Learning to Soar for Jesus

Learning to Soar for Jesus

Monday, March 19, 2018

Dancing in the Desert: Nothing Is Beneath You

The thought happened upon me while I was folding baby blankets at work a few weeks ago.


It's one of those tasks that no one enjoys doing--one we secretly hope someone else will do when we "forget" but needs to be done nonetheless.  I hadn't even been aware it was on our downtime chore list until recently.

That day, the downtime was there, the warmers emptied of linen, and I couldn't find a good excuse to ignore the glaring necessity of this painfully menial task.  Snagging what felt like hundreds of the duck-graced pieces of fabric, I stacked them high on my desk.  Their hastily-folded corners were awry and messy, and they towered haphazardly like a molten, melted pile of well-worn cloth.  One by one, I pulled them off the stack and folded them into neat, puffy squares.  And though it felt tedious and admittedly far below my qualifications, I felt a godly nudge.

This isn't beneath you.

I thought extensively about that.

Nothing (unless morally compromising) is really "beneath" any of us.

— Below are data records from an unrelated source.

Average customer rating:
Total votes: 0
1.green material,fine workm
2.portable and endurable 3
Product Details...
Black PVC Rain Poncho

I then repeated the same essence in a different phrasing as another blanket swept through my fingers:

I'm not too good for anything.

If you'd told a young, thriving, princely Moses that he'd be stripped from his royal duties to go tend sheep that didn't even belong to him in the middle of the barren brush of the Midian desert, he might've responded with my initial displeasure of folding blankets.  Maybe he would've told God that that was so far beneath him, he'd need a passport and a month's worth of travel to arrive there.

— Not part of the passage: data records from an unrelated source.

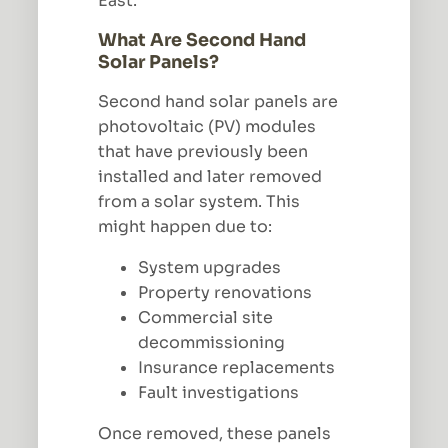
East.
What Are Second Hand
Solar Panels?
Second hand solar panels are
photovoltaic (PV) modules
that have previously been
installed and later removed
from a solar system. This
might happen due to:
System upgrades
Property renovations
Commercial site
decommissioning
Insurance replacements
Fault investigations
Once removed, these panels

But God knew it wasn't.  And God knew Moses needed to do something he was "too good for."  He shaped Moses' character for 40 years in the desert until Moses was good at doing something he was too good for (tending sheep), in order to lead him to do something Moses didn't feel he would ever be good enough to do (tending the Israelites).

Read that last sentence again--it's a doozie!  See the irony?  The pattern?

I believe God wants us to do big things for Him.  But I think one of the greatest obstacles to us accomplishing them is our own pride.  We don't want the small responsibilities and to have to work up to the greater ones!  We're ready now!  Not folding blankets--give me something better!  Something more noteworthy!

And yet, I find there are countless examples in Scripture where God does His most intricate preparation of His most effective leaders by having them do something far beneath them.

From dungeon-sitting, to enduring humiliating name-calling, to sheep-sitting--God loves to whittle away the hot air of our pompous beliefs about ourselves so that He can reconstruct a pure and humbled distinction that is far more adept at carrying out His work.

It arrives in the physically abject and everyday tasks--from hauling out the smelly garbage and changing the dirty diapers and folding incessant piles of baby blankets.  It includes fetching cups of coffee for people who don't know your name and may never care what it is.  

It can involve emotionally "degrading" and hair-splitting tasks of giving grace to admitting fault to saying we're sorry.

We're not too good for any of it.  None of it is beneath us.  If we are intent on achieving big things for His kingdom, we can't skip lessons to get there based on the touting of our self-reported, self-important resume.  He knows our hearts, and He knows what we're ready for.

We all start at the bottom somehow.  Greatness begins with the menial.  Greatness begins with the lowly.

Greatness begins with the desert.

So pull up a chair and join me, will you?  After all, these blankets won't fold themselves.